What are the different types of wine?

Wines can generally be described as:


Wine with an alcohol-by-volume (ABV) content greater than 13.5% is considered a full-bodied wine. Full-bodied wine fills your taste buds with its texture and strength. Generally, they age longer in new oak barrels and have a high tannin content, so they tend to have a heavier flavour.

Examples include Cabernet Sauvignon, Merlot, Malbec, Syrah/Shiraz, Carménère, and Tempranillo. While the majority of wines over 13.5% alcohol are usually red, Chardonnay is a great example of a white that often can also be considered full-bodied.


Wines between 12.5% and 13.5% are deemed medium-bodied. These are generally the white wines we think of as crisp and refreshing.

Examples include Rosé, French Burgundy, Pinot Grigio and Sauvignon Blanc. Several classic medium-bodied red wines use little to no oak aging and are usually called “food wines”.


In most cases, wines under 12.5% are light-bodied wines. They sit in your mouth more like a delicate unsweetened iced green tea or a refreshing lemonade that tingles on your tongue.

Generally speaking, most light bodied wines have lower alcohol levels, reduced tannin, and higher acidity. Examples include Riesling, Prosecco, Gamay, and Semillon.


Most of the above wines fall into the dry category, even though our taste buds might tell us differently. Dry wines range from no residual sugar to 1 gram per serving (150ml).

Most red wines rarely have more than 1/3 gram of sugar per glass. In comparison, a 150ml serving of Coca-Cola has 16 grams of sugar.


Usually Champagne, although there are other sparkling wines made the same way that Champagne is produced, but with different grapes, such as Cava and Prosecco.

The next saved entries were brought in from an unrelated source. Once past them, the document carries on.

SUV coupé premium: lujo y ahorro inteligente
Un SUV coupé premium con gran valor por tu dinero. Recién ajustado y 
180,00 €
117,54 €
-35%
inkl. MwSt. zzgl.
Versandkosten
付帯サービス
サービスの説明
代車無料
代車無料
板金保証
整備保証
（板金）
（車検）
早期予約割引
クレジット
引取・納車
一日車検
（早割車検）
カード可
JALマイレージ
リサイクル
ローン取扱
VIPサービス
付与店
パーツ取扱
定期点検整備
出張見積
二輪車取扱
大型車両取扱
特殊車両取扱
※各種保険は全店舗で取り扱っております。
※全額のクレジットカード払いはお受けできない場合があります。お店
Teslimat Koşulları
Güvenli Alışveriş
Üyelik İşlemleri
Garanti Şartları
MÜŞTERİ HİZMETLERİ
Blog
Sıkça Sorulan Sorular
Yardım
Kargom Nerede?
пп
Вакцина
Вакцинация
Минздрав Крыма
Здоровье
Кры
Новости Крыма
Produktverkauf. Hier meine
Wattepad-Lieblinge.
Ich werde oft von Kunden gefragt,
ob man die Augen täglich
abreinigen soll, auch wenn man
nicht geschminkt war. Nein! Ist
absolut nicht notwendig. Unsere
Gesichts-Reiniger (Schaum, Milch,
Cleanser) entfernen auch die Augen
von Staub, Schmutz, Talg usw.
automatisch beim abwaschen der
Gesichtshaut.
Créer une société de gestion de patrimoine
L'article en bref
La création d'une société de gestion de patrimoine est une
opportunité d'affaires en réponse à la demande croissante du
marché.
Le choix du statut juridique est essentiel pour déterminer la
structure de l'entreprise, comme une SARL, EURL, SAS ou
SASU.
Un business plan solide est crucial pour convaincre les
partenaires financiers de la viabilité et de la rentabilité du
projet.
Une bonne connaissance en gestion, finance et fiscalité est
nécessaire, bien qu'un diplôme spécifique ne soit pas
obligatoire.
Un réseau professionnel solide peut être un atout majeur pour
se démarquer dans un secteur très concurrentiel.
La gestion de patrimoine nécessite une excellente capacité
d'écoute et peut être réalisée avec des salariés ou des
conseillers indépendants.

Terms like Brut and Sec describe the sweetness levels in sparkling wines. If you prefer your bubbly on the dry side, opt for Extra Brut or Brut Nature if it’s available.

Dessert or “Sweet”

Sweet wines are generally Dessert Wines and have a wide range of sweetness varying from about 3 to 28 grams of sugar per glass.

Examples include Ice Wines, Port, Tokaji, Sauternes, Lachryma Christi, Muscat, and Semillon.

What wines go best with what food?

Some of our guests select their food from our extensive menu, then ask for advice on what wine is best to accompany those dishes.

Others know already which wine they prefer, and wonder what would be the best food choice to be paired with that wine!

Full-Bodied Wines

Best paired with a juicy grilled beef steak, your favourite hamburger, roasted leg of lamb, pork roast, grilled pork, and even dark meat poultry like duck, or sausages. Malbec for example has enough body to stand up to these rich foods, but its tannins and finish are slightly mellower than a Cabernet Sauvignon.

So, from our food and wine menus, you might choose:

  • The 10oz Sirloin Steak grilled just how you like it, with the Malbec Ben Marco from Mendoza, Argentina.
  • The Lamb Shank, with the Shiraz Hedonist from the McLaren Valley, South Australia.
  • The Hog Roast Burger with the Cabernet Sauvignon Lamador from the Maule Valley, Chile (available by the glass).
  • The Pork Rib Rack with the Shiraz Diggins Estate from South Eastern Australia (available by the glass).
  • The Beef Ragu Lasagne with the Outback Creek Chardonnay from South Eastern Australia (available by the glass).

And, of course, all of the above full-bodied wines go fantastically well with our famous Sunday Roast!

Medium-Bodied Wines

Top pairings for medium-bodied wines include antipasti, especially seafood and vegetable-based ones, fried fish or vegetables or even fish and chips, light pasta sauces like clams, cream, fresh tomato or carbonara, risottos, light seafood salads, and sushi.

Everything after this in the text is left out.